Preparing for the Great Outdoors

The countdown for our camping trip has begun and the last-minute gathering of supplies is upon us.  Time for lists and enlisting help!  This is our first official camping trip in years, since the girls were younger and we were able to escape from the trappings of life more easily.  Now, work schedules are unforgiving and three adult daughters have agendas of their own.  That being said, it is a major accomplishment that we actually got all of our schedules to coincide for five days.  Thursday morning we leave at dawn for the drive to the ever-enchanting Yosemite!  This is the first place I ever camped, back at the age of 24, having just met my future-husband and willing to try new adventures.  The park holds a dear place in my heart.  We took our oldest daughter there when she was three and watched her play in the low river, ankle-deep.  Another trip found the two younger girls captivated by the multitude of pine needles perfect for constructing small villages and houses, which kept them occupied for hours.
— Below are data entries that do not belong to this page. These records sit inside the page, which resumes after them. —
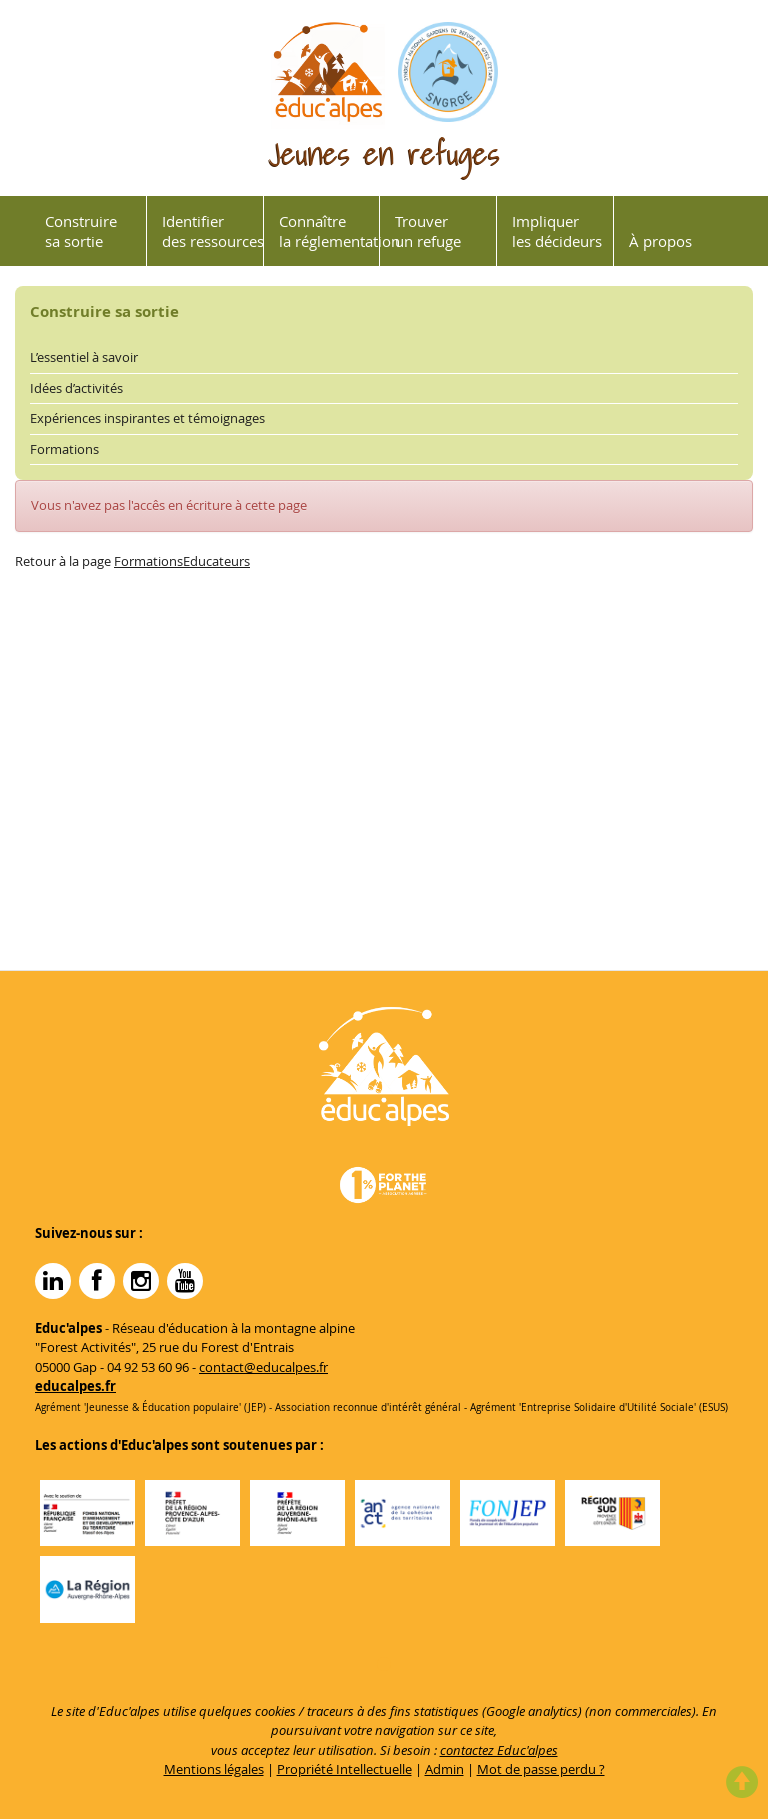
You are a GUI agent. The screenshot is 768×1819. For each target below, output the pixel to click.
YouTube (185, 1281)
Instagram (141, 1281)
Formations (64, 449)
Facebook (97, 1281)
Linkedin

What is it about being in the forest that brings the imagination forward?  I am looking forward to a reprieve from technology, a break from schedules and breathing clean, mountain air.  I am excited about our new smaller tent, just for us.  The girls will have their own tent this time.  We are meeting my oldest daughter and her boyfriend as well as his parents, whom we’ve not met.  It will be a family affair, complete with campfires, stories and s’mores.  This is the stuff of memories; the ones we remember and the new ones we are creating.